DESCRIPTION OF THE TASK:
Output every line of the entries from the line containing "suficiente para poder" through the last, exactly, with no other content.

DATA UNDER STUDY:
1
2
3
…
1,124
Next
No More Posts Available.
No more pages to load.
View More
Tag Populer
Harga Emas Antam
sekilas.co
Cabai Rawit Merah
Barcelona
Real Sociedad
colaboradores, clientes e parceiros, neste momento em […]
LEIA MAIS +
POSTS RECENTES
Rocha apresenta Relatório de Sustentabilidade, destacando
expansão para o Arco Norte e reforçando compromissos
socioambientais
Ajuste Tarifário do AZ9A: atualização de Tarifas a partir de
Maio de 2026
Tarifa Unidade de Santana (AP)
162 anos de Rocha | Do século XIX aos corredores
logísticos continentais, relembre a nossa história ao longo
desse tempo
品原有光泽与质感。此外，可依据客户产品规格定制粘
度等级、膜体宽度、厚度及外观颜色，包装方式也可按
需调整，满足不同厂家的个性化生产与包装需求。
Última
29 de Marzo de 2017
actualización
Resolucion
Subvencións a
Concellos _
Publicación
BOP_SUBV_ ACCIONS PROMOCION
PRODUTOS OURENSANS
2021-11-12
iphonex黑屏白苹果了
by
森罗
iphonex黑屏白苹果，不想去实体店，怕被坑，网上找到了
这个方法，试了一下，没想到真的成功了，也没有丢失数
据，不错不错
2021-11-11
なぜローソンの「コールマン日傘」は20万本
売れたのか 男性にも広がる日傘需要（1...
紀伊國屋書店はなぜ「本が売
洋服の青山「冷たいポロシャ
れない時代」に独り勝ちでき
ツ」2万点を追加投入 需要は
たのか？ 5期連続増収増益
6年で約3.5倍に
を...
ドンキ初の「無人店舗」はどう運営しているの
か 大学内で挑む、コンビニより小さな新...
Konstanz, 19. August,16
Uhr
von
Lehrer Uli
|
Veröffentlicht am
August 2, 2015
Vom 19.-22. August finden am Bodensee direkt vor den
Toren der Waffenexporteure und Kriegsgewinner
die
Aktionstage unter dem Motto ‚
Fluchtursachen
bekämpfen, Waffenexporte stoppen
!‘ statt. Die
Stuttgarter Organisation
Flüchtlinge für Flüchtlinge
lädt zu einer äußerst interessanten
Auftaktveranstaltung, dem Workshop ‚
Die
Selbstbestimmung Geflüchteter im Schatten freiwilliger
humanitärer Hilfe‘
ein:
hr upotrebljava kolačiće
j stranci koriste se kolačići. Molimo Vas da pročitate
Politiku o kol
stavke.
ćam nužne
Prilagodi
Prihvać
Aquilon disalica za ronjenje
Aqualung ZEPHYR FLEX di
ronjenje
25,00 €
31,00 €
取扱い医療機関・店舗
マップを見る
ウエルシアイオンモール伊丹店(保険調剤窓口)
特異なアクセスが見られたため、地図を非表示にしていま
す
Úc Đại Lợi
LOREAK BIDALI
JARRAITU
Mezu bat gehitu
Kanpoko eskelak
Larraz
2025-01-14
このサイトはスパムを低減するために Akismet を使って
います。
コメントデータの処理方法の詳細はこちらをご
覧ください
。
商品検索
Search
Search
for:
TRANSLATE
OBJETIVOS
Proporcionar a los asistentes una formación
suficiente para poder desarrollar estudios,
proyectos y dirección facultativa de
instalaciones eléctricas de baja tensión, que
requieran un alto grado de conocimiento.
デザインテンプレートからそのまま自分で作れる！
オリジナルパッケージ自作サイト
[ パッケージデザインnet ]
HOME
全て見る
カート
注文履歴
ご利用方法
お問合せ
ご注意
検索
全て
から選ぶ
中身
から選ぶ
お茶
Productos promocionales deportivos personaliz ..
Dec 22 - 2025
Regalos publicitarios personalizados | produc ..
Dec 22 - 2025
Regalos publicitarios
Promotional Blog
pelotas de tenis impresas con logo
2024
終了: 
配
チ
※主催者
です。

EXERCISE ANSWER:
suficiente para poder desarrollar estudios,
proyectos y dirección facultativa de
instalaciones eléctricas de baja tensión, que
requieran un alto grado de conocimiento.
デザインテンプレートからそのまま自分で作れる！
オリジナルパッケージ自作サイト
[ パッケージデザインnet ]
HOME
全て見る
カート
注文履歴
ご利用方法
お問合せ
ご注意
検索
全て
から選ぶ
中身
から選ぶ
お茶
Productos promocionales deportivos personaliz ..
Dec 22 - 2025
Regalos publicitarios personalizados | produc ..
Dec 22 - 2025
Regalos publicitarios
Promotional Blog
pelotas de tenis impresas con logo
2024
終了: 
配
チ
※主催者
です。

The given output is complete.